The hull and deck with fin box, mast box, servo tray and all deck fittings (but not servos or battery) and a couple of coats of clear primer has come out at 605gms, so on target so far.
I have to say that I'm new to IOM racing, and at the moment with the Ikon, usually at the back of the fleet, so I'm hoping a newer, narrower design will help me improve!
Chris


Title: Re: Goth IOM build
Post by: CJ1 on May 31, 2014, 04:58:18 PM
Here's the difference between the two.

Title: Re: Goth IOM build
Post by: Si2 on June 04, 2014, 02:10:44 PM
this is a beautiful boat build and is very inspirational.
Exceptionally well done - I hope it sails as well as it looks.

Title: Re: Goth IOM build
Post by: CJ1 on September 29, 2014, 09:27:00 PM
Thanks for your kind words.
I've finally raced the Goth, in Andratx harbour, Mallorca.

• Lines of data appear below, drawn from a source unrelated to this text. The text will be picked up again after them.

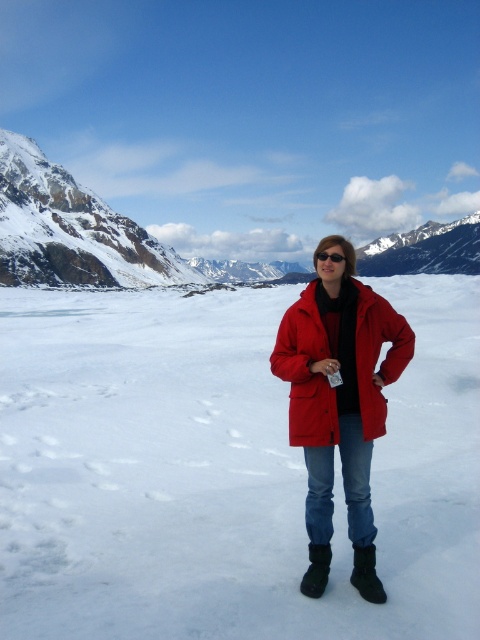 Does snowy rocky mountain at upper left lie behind red plastic sunglasses at center?

Yes, it is behind red plastic sunglasses at center.

Where is `snowy rocky mountain at upper left`? snowy rocky mountain at upper left is located at coordinates (71, 228).

Identify the location of snowy rocky mountain at upper left. This screenshot has width=480, height=640. (71, 228).

From the picture: Between white matte snow at center and matte red jacket at center, which one appears on the right side from the viewer's perspective?

matte red jacket at center is more to the right.

Can you confirm if white matte snow at center is bigger than matte red jacket at center?

Correct, white matte snow at center is larger in size than matte red jacket at center.

Which is in front, point (264, 616) or point (283, 320)?

Point (264, 616)

Image resolution: width=480 pixels, height=640 pixels. What are the coordinates of `white matte snow at center` in the screenshot? It's located at point(222,472).

Does point (13, 310) come in front of point (336, 438)?

No, (13, 310) is further to viewer.

Can you confirm if white matte snow at center is wider than matte red coat at center?

Yes.

Identify the location of white matte snow at center. Image resolution: width=480 pixels, height=640 pixels. (222, 472). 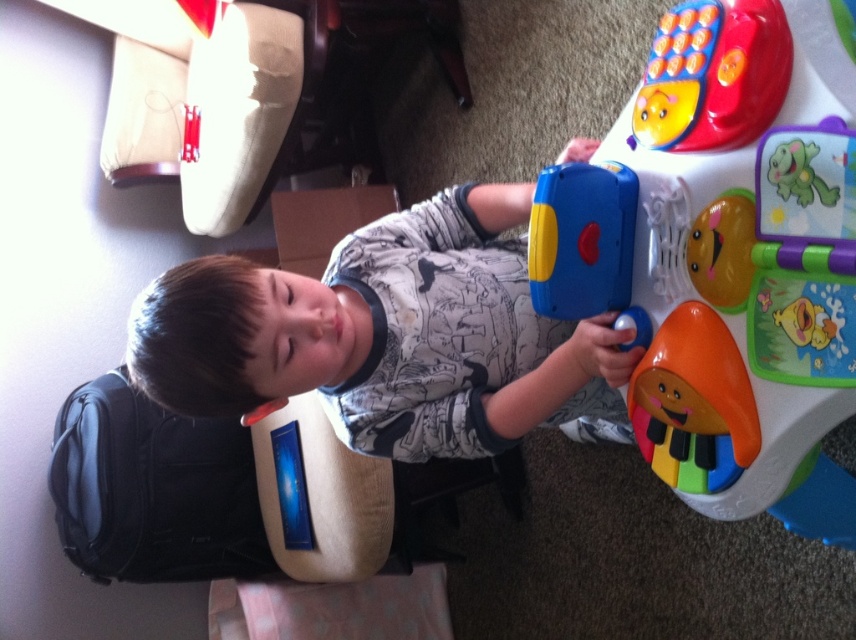 Is rubberized plastic toy at center right behind matte plastic child at center?

No, it is not.

Which is behind, point (712, 141) or point (461, 273)?

Point (461, 273)

Image resolution: width=856 pixels, height=640 pixels. What do you see at coordinates (726, 256) in the screenshot? I see `rubberized plastic toy at center right` at bounding box center [726, 256].

At what (x,y) coordinates should I click in order to perform the action: click on rubberized plastic toy at center right. Please return your answer as a coordinate pair (x, y). Looking at the image, I should click on (726, 256). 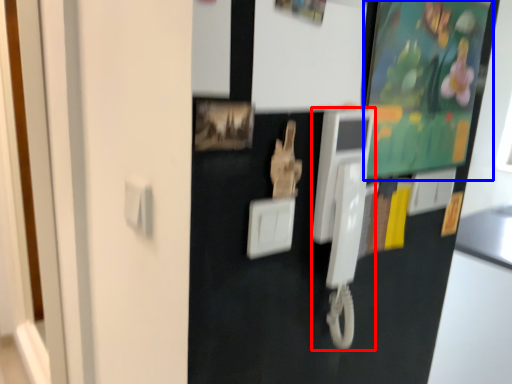 Question: Which object appears closest to the camera in this image, payphone (highlighted by a red box) or bulletin board (highlighted by a blue box)?

Choices:
 (A) payphone
 (B) bulletin board

Answer: (A) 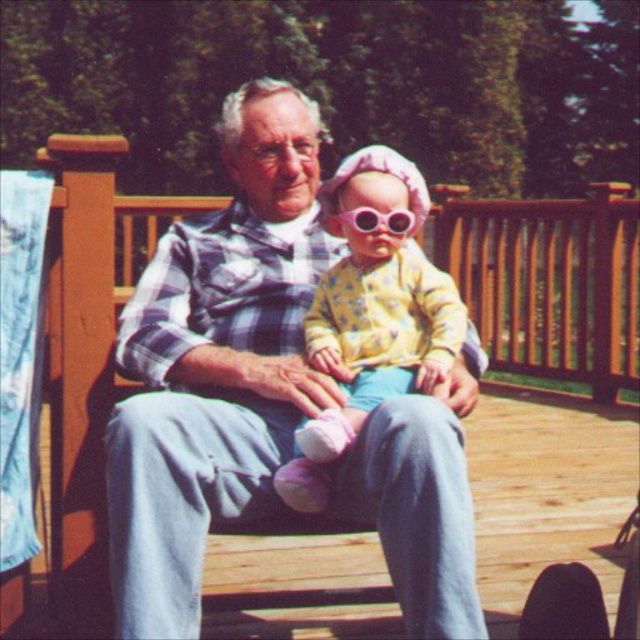 Is matte plaid shirt at center positioned before pink plastic goggles at center?

Yes.

Find the location of `matte plaid shirt at center`. matte plaid shirt at center is located at coordinates (216, 364).

Does point (324, 502) come behind point (352, 212)?

No, (324, 502) is closer to viewer.

Can you confirm if yellow fabric baby at center is thinner than pink plastic goggles at center?

No, yellow fabric baby at center is not thinner than pink plastic goggles at center.

Who is more forward, (368, 205) or (355, 227)?

Point (368, 205)

Identify the location of yellow fabric baby at center. (371, 317).

Is point (262, 371) farther from viewer compared to point (403, 237)?

No.

How far apart are matte plaid shirt at center and yellow fabric baby at center?

matte plaid shirt at center and yellow fabric baby at center are 6.75 inches apart from each other.

Between point (244, 221) and point (365, 285), which one is positioned in front?

Point (365, 285)

This screenshot has height=640, width=640. I want to click on matte plaid shirt at center, so (x=216, y=364). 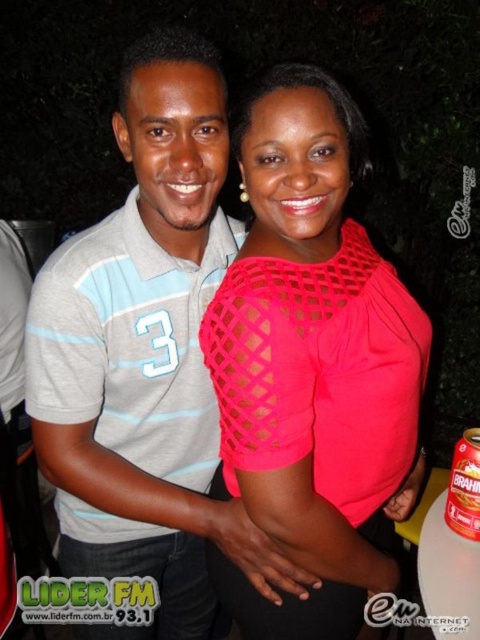 You are a photographer adjusting the focus on your camera. You want to ensure both the bright pink mesh top at center and the gray striped polo shirt at center are in focus. Based on their positions, which one should you focus on first to achieve proper depth of field?

The bright pink mesh top at center is closer to the viewer than the gray striped polo shirt at center. To achieve proper depth of field, focus on the bright pink mesh top at center first since it is closer, then adjust to ensure the gray striped polo shirt at center is also in focus.

You are a photographer setting up for a night shoot. You have a gray striped polo shirt at center and a brown cardboard can at lower right in your frame. Which object should you focus on first if you want to capture the larger item in your shot?

The gray striped polo shirt at center is bigger than the brown cardboard can at lower right, so you should focus on the gray striped polo shirt at center first to capture the larger item. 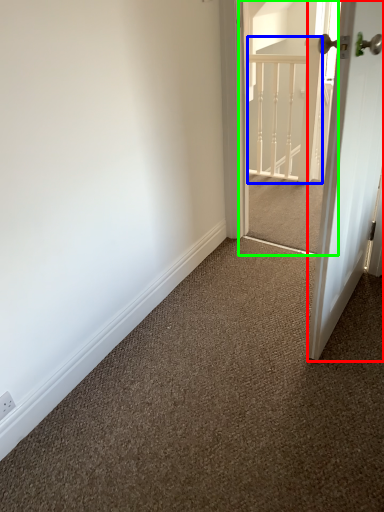 Question: Which object is the closest to the door (highlighted by a red box)? Choose among these: rail (highlighted by a blue box) or screen door (highlighted by a green box).

Choices:
 (A) rail
 (B) screen door

Answer: (B) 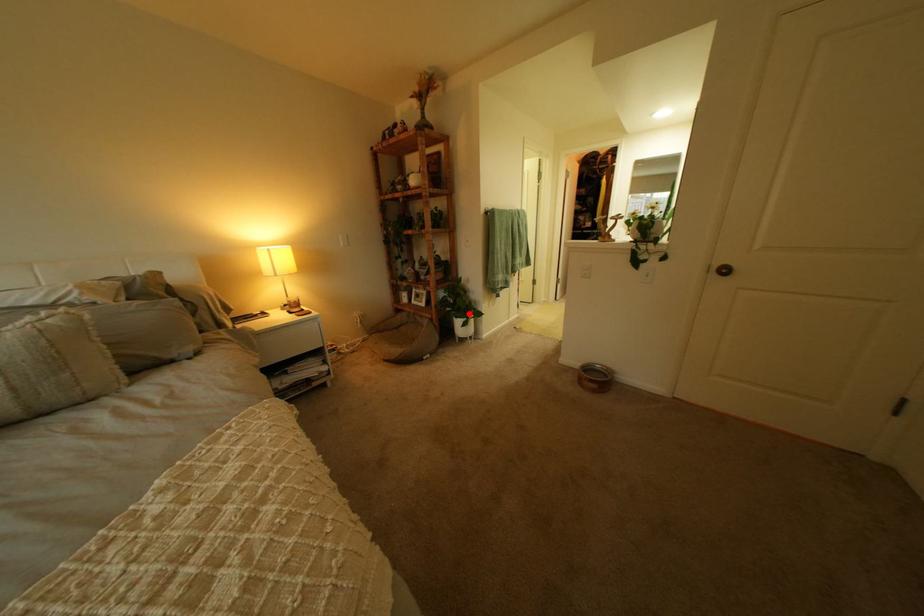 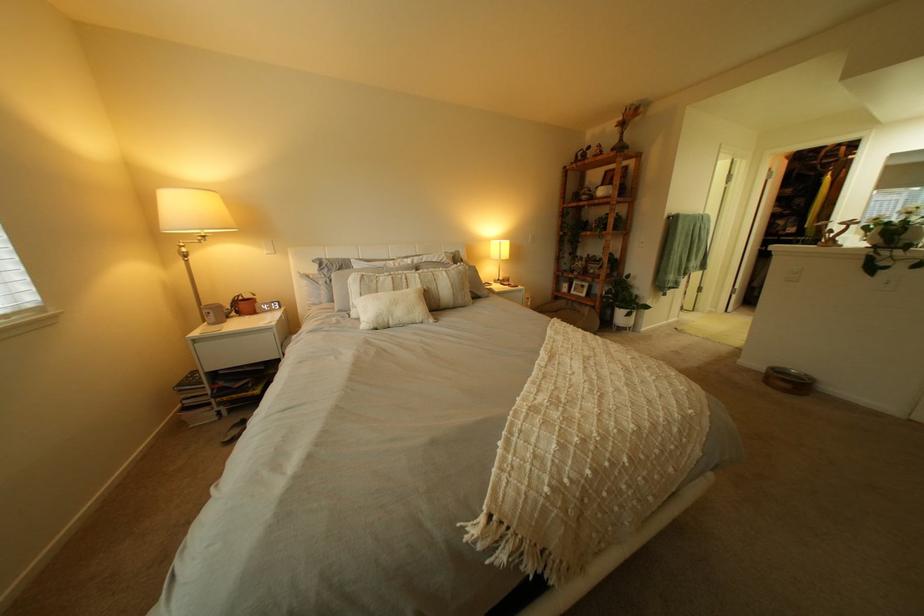 Find the pixel in the second image that matches the highlighted location in the first image.

(633, 305) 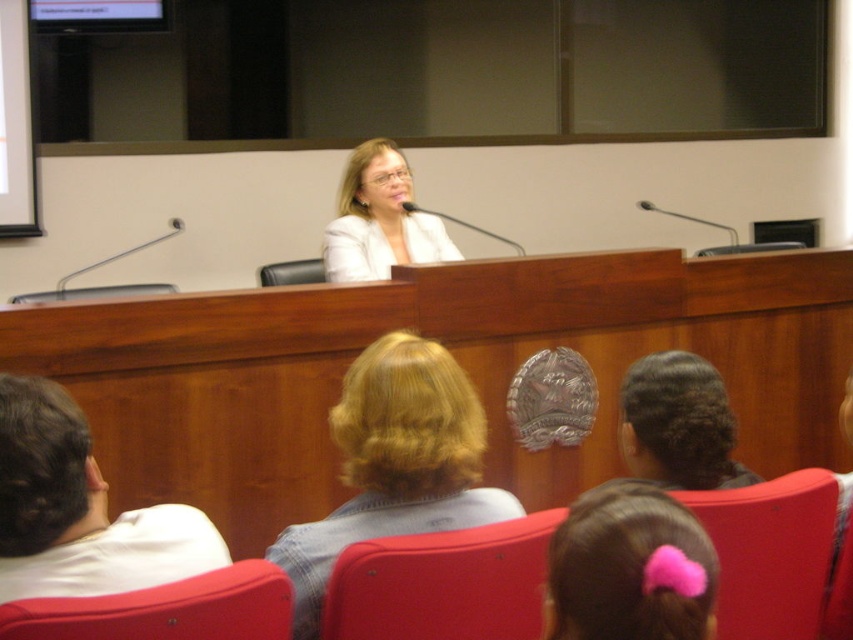 Question: Estimate the real-world distances between objects in this image. Which object is closer to the matte white jacket at center?

Choices:
 (A) matte red chair at lower left
 (B) metallic silver microphone at left
 (C) blonde hair at center
 (D) matte plastic chair at lower right

Answer: (B)

Question: Is blonde hair at center to the left of pink fabric hair tie at lower center from the viewer's perspective?

Choices:
 (A) yes
 (B) no

Answer: (A)

Question: Which point appears farthest from the camera in this image?

Choices:
 (A) (363, 465)
 (B) (546, 577)
 (C) (283, 588)
 (D) (392, 218)

Answer: (D)

Question: In this image, where is matte plastic chair at lower right located relative to black leather chair at center?

Choices:
 (A) below
 (B) above

Answer: (A)

Question: Is pink fabric hair tie at lower center in front of matte red chair at lower left?

Choices:
 (A) no
 (B) yes

Answer: (B)

Question: Among these objects, which one is nearest to the camera?

Choices:
 (A) matte red chair at lower left
 (B) wooden chair at center
 (C) matte white jacket at center

Answer: (A) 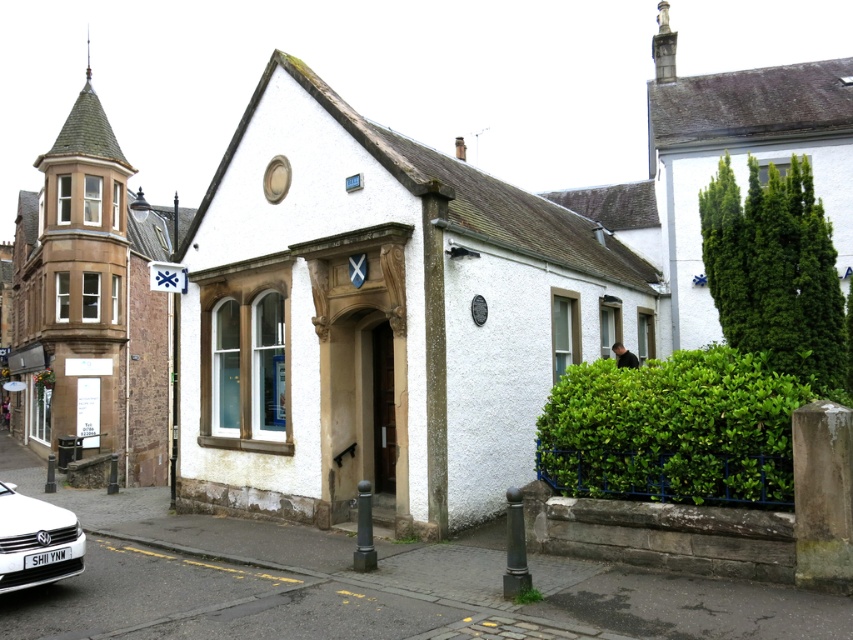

Quite quick despite a rubbish, twice mended, mast (still can't buy IOM masts in Mallorca!).
Here's the link:-


http://youtu.be/rKBHwZBwhWQ (http://youtu.be/rKBHwZBwhWQ)


Chris
Title: Re: Goth IOM build
Post by: CJ1 on December 26, 2014, 07:36:39 PM
Again, in Andratx harbour taken by one of the club members.
Title: Re: Goth IOM build
Post by: Chris G on December 27, 2014, 03:52:50 PM
Very impressed with this build and I hope that CJ1 does not object to me attempting to build similar. Having just completed a Aero-Naut yacht kit I think I am ready to have a go at something more challenging.
Some coincidence, I have spent many happy hours in the marina at Port Andratx not sure I would trust a beautiful build on that large expanse of water.
Happy New Year Chris G
Title: Re: Goth IOM build
Post by: CJ1 on December 27, 2014, 05:05:50 PM
Thanks for the comments Chris. One thing I had to bear in mind when I built this boat was that the local guys race on open water here in Mallorca and in quite big seas at time. Early this year, with the Ikon up at Can Picafort yacht club, I got hit by a breaking wave and rolled the boat enough to have the keel bulb out of the water. That focuses the mind when you're building a new boat! But these IOMs are tough little things, so in the relatively sheltered water at Andratx, it copes well. And the organisation and support from the yacht clubs is excellent so we always have a rescue boat provided.
Title: Re: Goth IOM build
Post by: CJ1 on July 02, 2015, 11:31:53 PM
Last race of the season in Mallorca. Down to the last 6 or 7 of us racing as the weather gets hotter.


My Goth is ESP 25. Still dry inside and slowly getting faster.